James’ determination isn’t just confined to the business growth plan, but is also about how he views the structure of a family business. “The person driving the business should be rewarded for the success of the business,” says James. He says this thinking – the one who leads it should also own it – is something he learnt from his father, Hugh, who is also chairman of the group. Hugh was determined that his side of the family, the ones who worked for the business directly, should own the business and bought his brothers out in a management buyout in 2008.

James is the youngest of three siblings, but the only member of the fourth generation involved in the business. Like his father did with his brothers, James was involved in buying all of his siblings out of the group. James has also bought shares from his father and now controls 80% of the share capital of the business. The other 20% is still owned by Hugh.

For James it’s obvious that a clear definition of who owns the business is crucial to take the group forward. Maybe that determination to control things goes back to 1923 when Harold Lipscombe opened his fish and chip shop. A coal miner from Accrington, a town in Northern England, Harold was also an accomplished cricketer. From the money he made from the game Harold headed south and opened a fish and chips shop in Romford, which still exists and is still part of the group.

The next generation inherited that shop, but it wasn’t until Hugh and his two brothers took over in the early 1970s that the business gained momentum. “He took it to the next level, opening more outlets, and eventually led the management buyout,” says James.
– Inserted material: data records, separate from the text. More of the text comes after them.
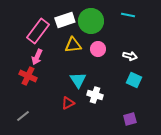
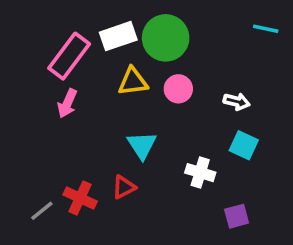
cyan line: (128, 15) -> (266, 29), moved
red cross: (28, 76) -> (80, 198), moved
white cross: (95, 95) -> (200, 173), moved

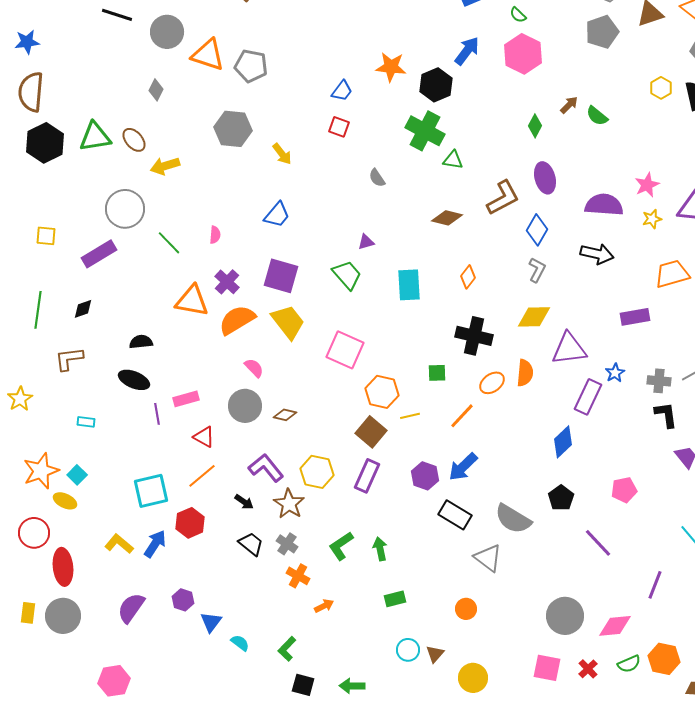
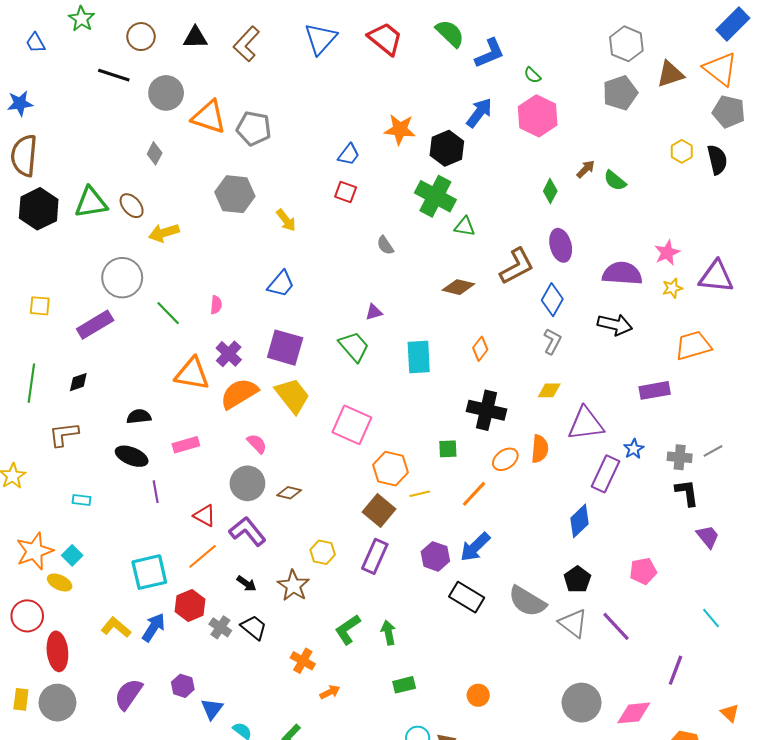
yellow diamond: (534, 317) -> (549, 390), size x0.7
pink rectangle: (186, 399) -> (186, 445), moved
purple L-shape: (266, 468) -> (247, 531), moved
yellow hexagon: (317, 472) -> (323, 552), size x0.7
gray cross: (287, 544) -> (220, 627), moved
gray triangle: (488, 558) -> (573, 623), moved

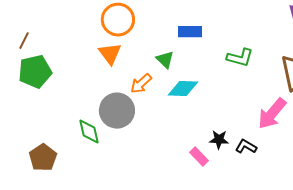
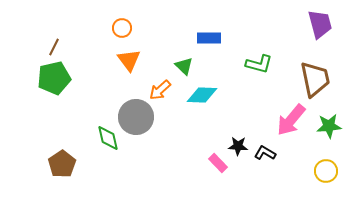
orange circle: (118, 20) -> (122, 28), moved, size x0.6
brown line: (24, 41) -> (54, 47), moved

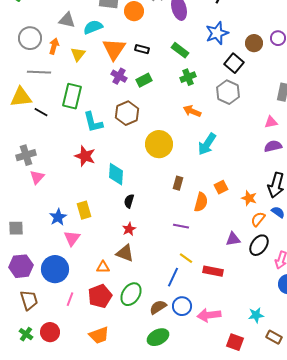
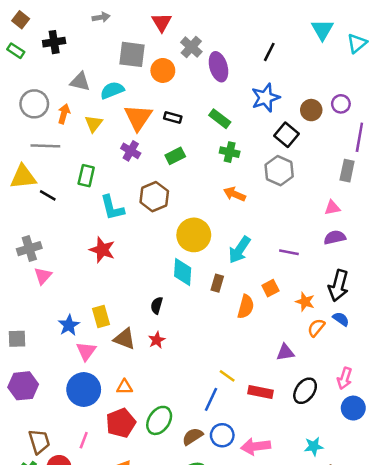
purple cross: (119, 76) -> (131, 151), moved
green cross: (188, 77) -> (230, 152), turned 35
green rectangle: (72, 96) -> (86, 176), size x0.7
cyan arrow: (207, 144) -> (240, 250), moved
cyan diamond: (116, 174) -> (183, 272), moved
purple line: (181, 226) -> (289, 252), moved
black ellipse: (259, 245) -> (305, 391), moved
brown triangle: (125, 253) -> (125, 339), moved
blue circle: (55, 269) -> (84, 389), moved
pink line: (70, 299) -> (84, 440), moved
brown trapezoid: (29, 300) -> (39, 441), moved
James joined in 2000 straight out of school and worked for four years in the fish and chip outlets servicing customers, which he still does every Friday night. “Being a family business is very much about being in tune with the people around you and genuinely caring for their development and wellbeing as much as anything else.”

The closeness to the customer is something James reckons he couldn’t have had if he’d taken his studies further after leaving school. “If I’d done an MBA, would I have been as willing to stand in a fish and chip shop in my twenties cooking fish and chips on a Saturday night at 10pm? I’m not so sure.” he says. “That is the reality of our business, we are here to serve our customers wherever, whenever; the customers are not here to serve us.”

James reckons he gets more of the theoretical side of running a business from his membership of the Young Presidents Organisation. He says he uses it a lot, and that might be why he was recently voted by the group as the best networking officer in the UK.

Staff is also a priority for Chesterford and the group prides itself on very low staff turnover, says James. “We’ve had managers who’ve been working for the group for 40 years.” All the outlets are also closely linked to the community they serve with various charity initiatives.

James is clearly an entrepreneur with ambitious goals, put underneath these is someone connected to the best attributes of stakeholder values. He, of course, will need to take those values with him as he grows the business.

The inspiration to do so will no doubt come from his father and the generations before who laid the foundations of a great family business – and an even better fish and chips shop.